I am writing code which performs a five argument mul!
operation (from LinearAlgebra
) inside a for loop where performance is critical.
When using a sparse array instead of a matrix, the operation allocates memory:
julia> using SparseArrays, LinearAlgebra
julia> A = rand(25,25); B = rand(25); C = rand(25);
julia> A_sparse = SparseMatrixCSC(A);
julia> @time mul!(C, A, B, 1, 1);
0.137919 seconds (236.09 k allocations: 16.206 MiB, 32.65% gc time, 99.98% compilation time)
julia> @time mul!(C, A, B, 1, 1);
0.000006 seconds
julia> @time mul!(C, A_sparse, B, 1, 1);
0.514963 seconds (1.77 M allocations: 121.304 MiB, 5.29% gc time, 99.98% compilation time)
julia> @time mul!(C, A_sparse, B, 1, 1);
0.000007 seconds (2 allocations: 80 bytes)
The allocation goes away when the mul!
is performed in a loop inside a function:
julia> function f(A, B, C)
for i in 1:100
mul!(C, A, B, 1, 1)
end
end
f (generic function with 1 method)
julia> @time f(A,B,C);
0.011613 seconds (3.78 k allocations: 253.445 KiB, 99.70% compilation time)
julia> @time f(A,B,C);
0.000017 seconds
julia> @time f(A_sparse,B,C);
0.004931 seconds (6.90 k allocations: 486.984 KiB, 98.89% compilation time)
julia> @time f(A_sparse,B,C);
0.000039 seconds
julia> @time f(A_sparse,B,C);
0.000039 seconds
However, there is allocation when the matrix is sparse and the vectors are views:
julia> Bview = @view B[:];
julia> Cview = @view C[:];
julia> @time f(A_sparse,Bview,Cview);
0.320725 seconds (1.36 M allocations: 91.655 MiB, 24.13% gc time, 99.98% compilation time)
julia> @time f(A_sparse,Bview,Cview);
0.000039 seconds (100 allocations: 4.688 KiB)
On the other hand, there is not allocation when the matrix is dense and the vectors are views:
julia> @time f(A,Bview,Cview);
0.092996 seconds (179.02 k allocations: 12.220 MiB, 99.96% compilation time)

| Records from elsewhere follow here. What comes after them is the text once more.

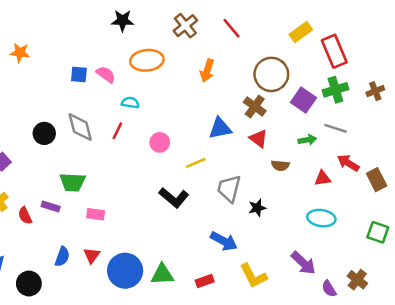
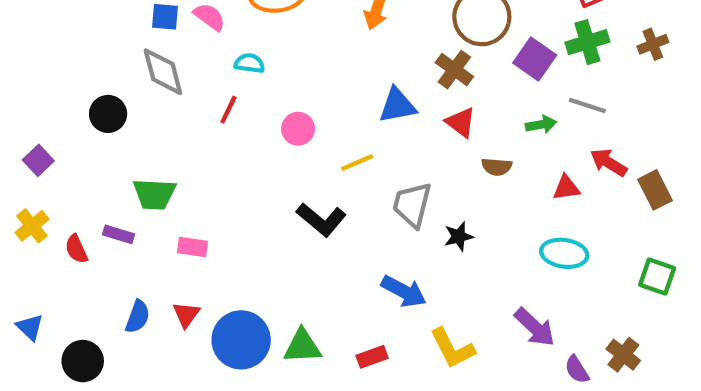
gray diamond: (80, 127) -> (163, 72), moved

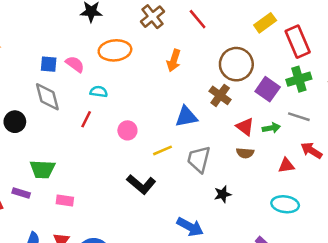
red triangle: (461, 122) -> (245, 127), moved
gray trapezoid: (412, 205) -> (199, 159), moved

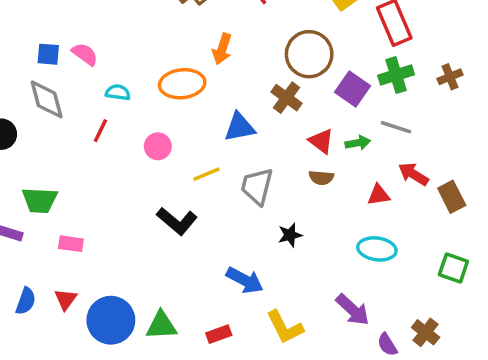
orange ellipse: (115, 50) -> (182, 84), moved

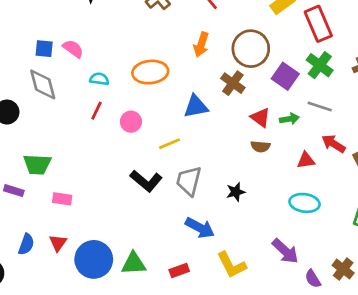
orange arrow: (222, 49) -> (201, 44), moved
green cross: (396, 75) -> (320, 65), turned -36
red line: (100, 131) -> (96, 111), moved
gray trapezoid: (257, 186) -> (189, 181), moved

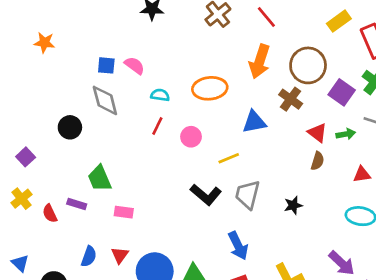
orange arrow: (201, 44) -> (260, 61), size x1.4
brown semicircle: (260, 146) -> (317, 161), turned -78
green trapezoid: (37, 164) -> (100, 178), turned 64
blue arrow: (200, 228) -> (238, 246), moved, turned 36

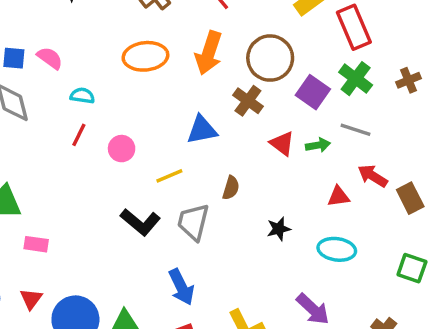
orange ellipse: (210, 88) -> (145, 56), moved
brown semicircle: (317, 161) -> (231, 188), moved
black star: (293, 205) -> (279, 229), moved

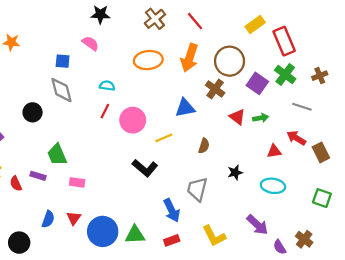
pink semicircle: (50, 58) -> (90, 43), moved
gray line: (356, 130) -> (302, 107), moved
pink circle: (122, 149) -> (133, 120), size x1.5
gray trapezoid: (193, 222) -> (197, 189), moved

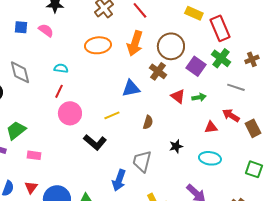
yellow rectangle: (255, 24) -> (194, 13), turned 60
blue square: (63, 61) -> (21, 27), moved
pink circle: (133, 120) -> (70, 113), moved
green trapezoid: (57, 155) -> (16, 130), turned 75
blue arrow: (172, 210) -> (119, 180), turned 45

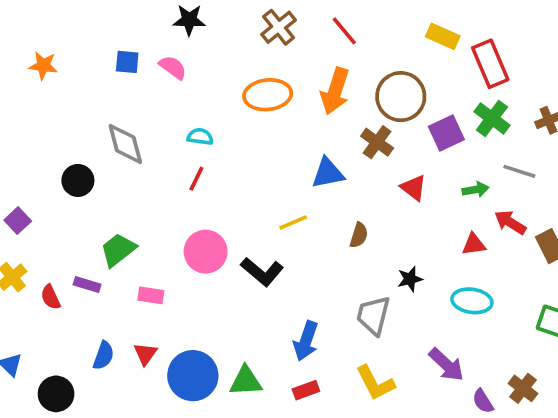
purple square: (196, 66) -> (446, 133), turned 30
green arrow: (199, 97) -> (476, 190), moved
pink circle: (70, 113) -> (206, 252), moved
gray trapezoid: (142, 161) -> (373, 315), moved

julia> @time f(A,Bview,Cview);
0.000016 seconds
Could someone explain to me why the matrix being sparse and the vectors being views causes memory allocation, and how I could avoid this?
I know mul!
has warning against some of the arguments aliasing the same memory as other arguments, but that is clearly not happening here.